:: EXERCISE OBJECTIVE ::
Among the entries below, copy only the span from the line containing "Making-Of Documentary" through the line containing "Read more...". Do so exactly, and skip the pictures.

:: SOURCE MATERIAL ::
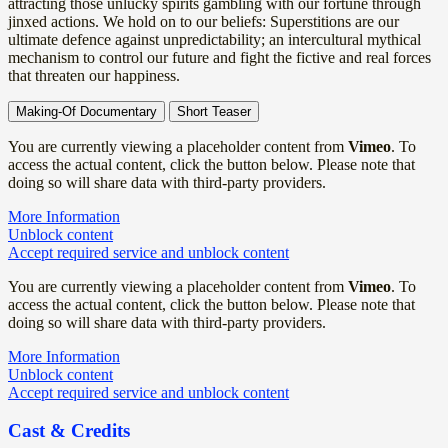
attracting those unlucky spirits gambling with our fortune through
jinxed actions. We hold on to our beliefs: Superstitions are our
ultimate defence against unpredictability; an intercultural mythical
mechanism to control our future and fight the fictive and real forces
that threaten our happiness.
Making-Of Documentary
Short Teaser
You are currently viewing a placeholder content from
Vimeo
. To
access the actual content, click the button below. Please note that
doing so will share data with third-party providers.
More Information
Unblock content
Accept required service and unblock content
You are currently viewing a placeholder content from
Vimeo
. To
access the actual content, click the button below. Please note that
doing so will share data with third-party providers.
More Information
Unblock content
Accept required service and unblock content
Cast & Credits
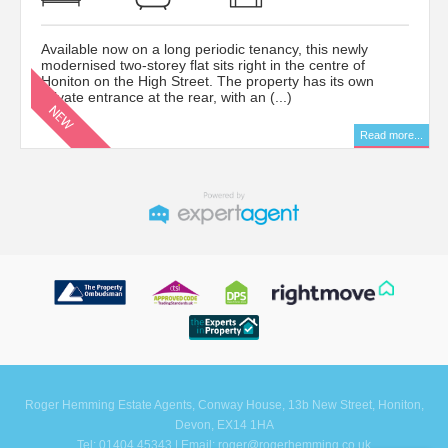
Available now on a long periodic tenancy, this newly
modernised two-storey flat sits right in the centre of
Honiton on the High Street. The property has its own
private entrance at the rear, with an (...)
Read more...
Roger Hemming Estate Agents, Conway House, 13b New Street, Honiton,
Devon, EX14 1HA
Tel: 01404 45343 | Email:
roger@rogerhemming.co.uk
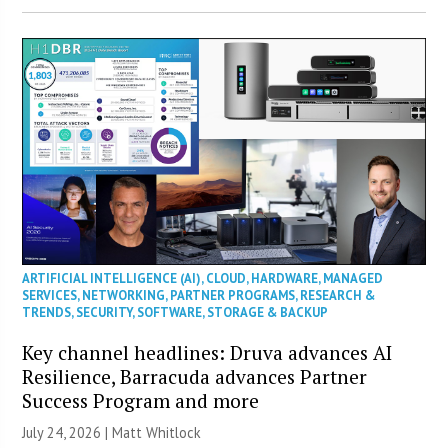
ARTIFICIAL INTELLIGENCE (AI)
,
CLOUD
,
HARDWARE
,
MANAGED
SERVICES
,
NETWORKING
,
PARTNER PROGRAMS
,
RESEARCH &
TRENDS
,
SECURITY
,
SOFTWARE
,
STORAGE & BACKUP
Key channel headlines: Druva advances AI
Resilience, Barracuda advances Partner
Success Program and more
July 24, 2026 |
Matt Whitlock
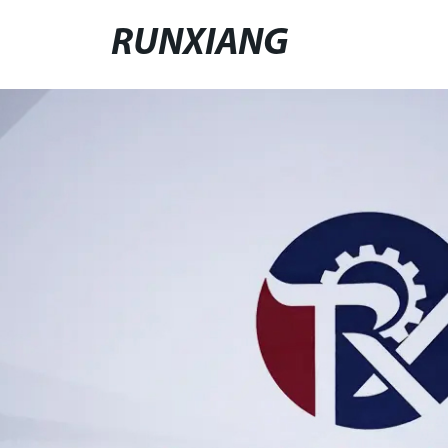
RUNXIANG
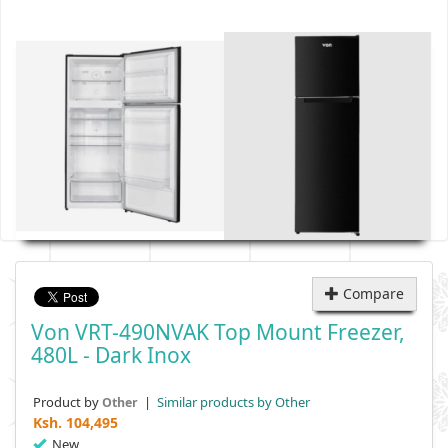
Compare
Von VRT-490NVAK Top Mount Freezer,
480L - Dark Inox
Product by
|
Similar products by Other
Other
Ksh.
104,495
New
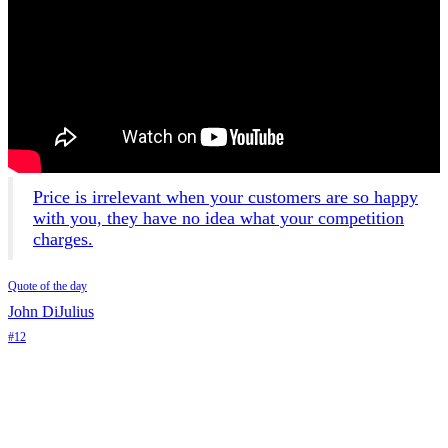
Price is irrelevant when your customers are so happy
with you, they have no idea what your competition
charges.
Quote of the day
John DiJulius
#12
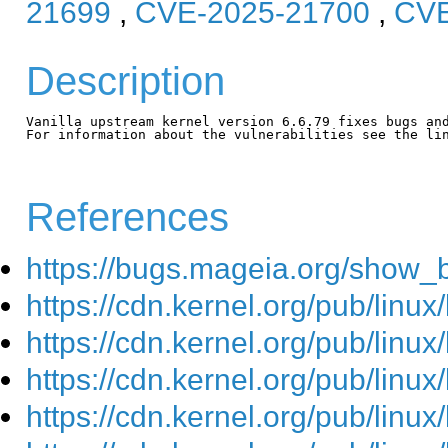
21699
,
CVE-2025-21700
,
CVE
Description
Vanilla upstream kernel version 6.6.79 fixes bugs and
For information about the vulnerabilities see the lin
References
https://bugs.mageia.org/show_
https://cdn.kernel.org/pub/linu
https://cdn.kernel.org/pub/linu
https://cdn.kernel.org/pub/linu
https://cdn.kernel.org/pub/linu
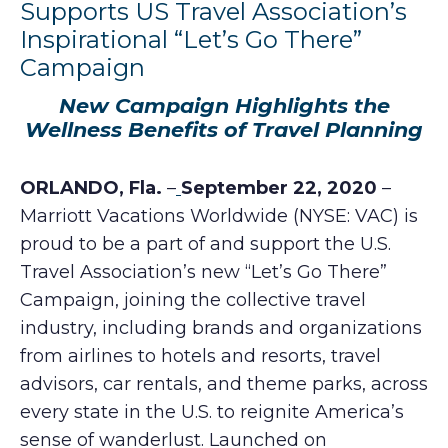
Supports US Travel Association’s
Inspirational “Let’s Go There”
Campaign
New Campaign Highlights the
Wellness Benefits of Travel Planning
ORLANDO, Fla.
–
September 22, 2020
–
Marriott Vacations Worldwide (NYSE: VAC) is
proud to be a part of and support the U.S.
Travel Association’s new “Let’s Go There”
Campaign, joining the collective travel
industry, including brands and organizations
from airlines to hotels and resorts, travel
advisors, car rentals, and theme parks, across
every state in the U.S. to reignite America’s
sense of wanderlust. Launched on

:: OUTPUT ::
Making-Of Documentary
Short Teaser
You are currently viewing a placeholder content from
Vimeo
. To
access the actual content, click the button below. Please note that
doing so will share data with third-party providers.
More Information
Unblock content
Accept required service and unblock content
You are currently viewing a placeholder content from
Vimeo
. To
access the actual content, click the button below. Please note that
doing so will share data with third-party providers.
More Information
Unblock content
Accept required service and unblock content
Cast & Credits
Available now on a long periodic tenancy, this newly
modernised two-storey flat sits right in the centre of
Honiton on the High Street. The property has its own
private entrance at the rear, with an (...)
Read more...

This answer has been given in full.